According to the recent Ipsos/Reuters survey conducted in 24 countries around the world, there is considerable disagreement about business dress codes. That's not to say workplace attire is an international hot potato with daily conference calls between Brussels and Singapore thrashing out the pros and cons of polo shirts. But, the very fact that Ispos, one of the world's leading market research firms, organized this survey speaks volumes about the magnitude of dress code issues.

I'm not surprised. I deal with matters related to business-appropriate apparel on a daily basis. Perhaps more to the point is that this took so long to surface. Some of the survey results were startling, to put it mildly, but I'll get to them later. The report, officially entitled "Ipsos Global @dvisory: Proper Attire in the Workplace," explores what people around the world are wearing to work and rates the acceptance level, or inappropriateness, of specific garments. As I scanned the various polls that comprise the survey, it occurred to me that at its absolute core, Casual Friday could be the demon behind the current confusion, in Canada and in the United States.

Europeans, I have always believed, are upstanding, solid citizens in matters related to collars and ties. They wrote the book when it comes to professional demeanor. Same goes for South America and Asia. On the other hand, we know back in the 80's, Silicone Valley's dotcom lifestyle created a khaki-culture workplace, ultimately resulting in North America's widespread observance of Casual Friday. But who knew the rest of the world shared a taste for laid-back clothing? It seems to me that the very existence of this study points to an easing up of dress codes - everywhere!

We can't, however, place all the blame on those early dotcomers. Around here, summertime seems to be the real culprit when it comes to ultra-casual clothing. I'm not so certain that the seasonal infractions routinely filling my inbox are confined to Fridays. For example, décolleté, despite often Arctic-like A/C, probably tops the list of women's offences. Yet without a doubt, the most widespread complaints during hot weather months - for both men and women - are shorts and flip-flops. These beach buddies are the real burning issues.

Imagine my surprise when they both showed up on the Ipsos report. This is exactly what I mean about a universal dress code direction verging on non-existent. I'm not suggesting, on any level, that the poll results conclusively support abandoning traditional business apparel. I'm simply reading between the lines and pointing out that the very appearance of shorts and flip-flops on a business-attire survey tells the real story. Everyone everywhere wants to relax. Or do they?

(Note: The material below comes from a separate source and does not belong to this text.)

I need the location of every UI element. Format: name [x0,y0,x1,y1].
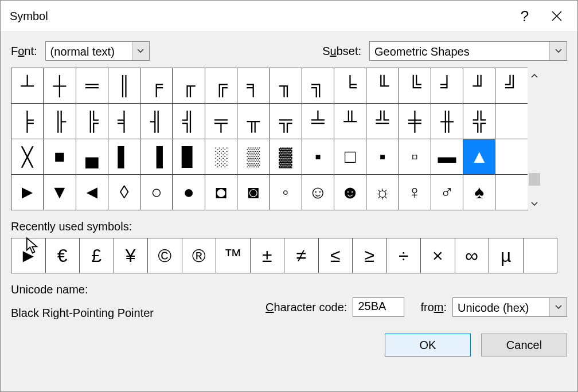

Let's get down to the report's nitty-gritty. When it comes to interpretation, the shorts data presents a particularly interesting challenge. It makes sense that almost half the Australians polled judged shorts in the workplace appropriate. After all, it's hot Down Under. But Indonesia, only a hop, skip and a short plane ride away from Oz, is even hotter and yet only 5% of this survey group approved of shorts. Let's explore the stats a little further. It's coolish up in the land of fjords and midnight sun but the Swedes showed the same level of approval for shorts, as the Aussies. Hungary was the real surprise as the world's greatest supporter of short pants at work!

man wearing flip flops and socksI can't say with any certainty that the citizens of Budapest represented the 46% short-support-group, but I can hazard a guess that it was these same folks who gave flip-flops wide approval. Over 50% of Hungarians polled endorsed flip-flops for business. And once again, Indonesia trailed at the bottom of the pack. You won't find either shorts or flip-flops in the boardrooms of the archipelago.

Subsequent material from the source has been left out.